Tinted windows are dangerous – for at least the following reasons.

■ Tinted windows hide the road in front. Being able to see through a car, even when driving at a safe distance, provides important information about potential oncoming hazards.
■ Tinted windows hide the driver (1). Very little of what is communicated is verbal, and that includes the body language of a driver. Even an inexperienced driver can pick up important information about a driver from his posture and his demeanour. Is he looking at the road ahead? Is he looking for an address? Is he talking to the passenger or not looking at the road.

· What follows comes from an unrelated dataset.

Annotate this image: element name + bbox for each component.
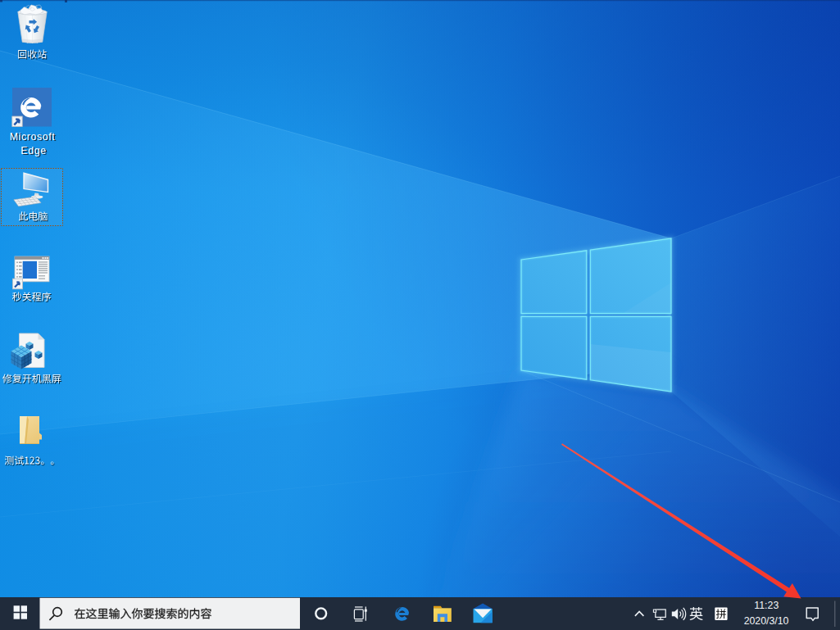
svg-text:2020/3/10: 2020/3/10 [744, 615, 789, 627]
svg-text:Edge: Edge [20, 145, 46, 156]
svg-text:Microsoft: Microsoft [10, 131, 56, 143]
svg-text:11:23: 11:23 [754, 600, 779, 611]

An experienced driver will pick up even more subtle information, such as a driver’s actions immediately before an unexpected turn, swerve or lane change.

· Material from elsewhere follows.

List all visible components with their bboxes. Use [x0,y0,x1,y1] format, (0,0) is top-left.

■ Tinted windows hide the driver (2). They make the driver anonymous. If a driver can’t be seen he is far more likely to behave selfishly. Actions such as tailgating or queue-jumping are examples of actions by drivers who believe themselves to be ‘hidden’ behind their tinted window.
■ Tinted winds hide the driver (3). How can authorities see if a driver is using a telephone, or if a child is not strapped in, or is committing some other offence, if they cannot see into the car?
■ Tinted windows reduce the visibility of pedestrians. Once the light levels drop outside, such as at dusk or night, external objects that are not well-lit become significantly more difficult to see. This would include pedestrians.

There are many solar control glass products that don’t require the visible light transmission to be lowered to extremes. These control the infra-red energy spectrum but affect the visible light spectrum to a lesser extent.

I understand that there are cultural reasons why tinted windows are desired, but these should not outweigh the potential safety concerns, and there are other options for people who do not wish their skin to be seen – including clothes.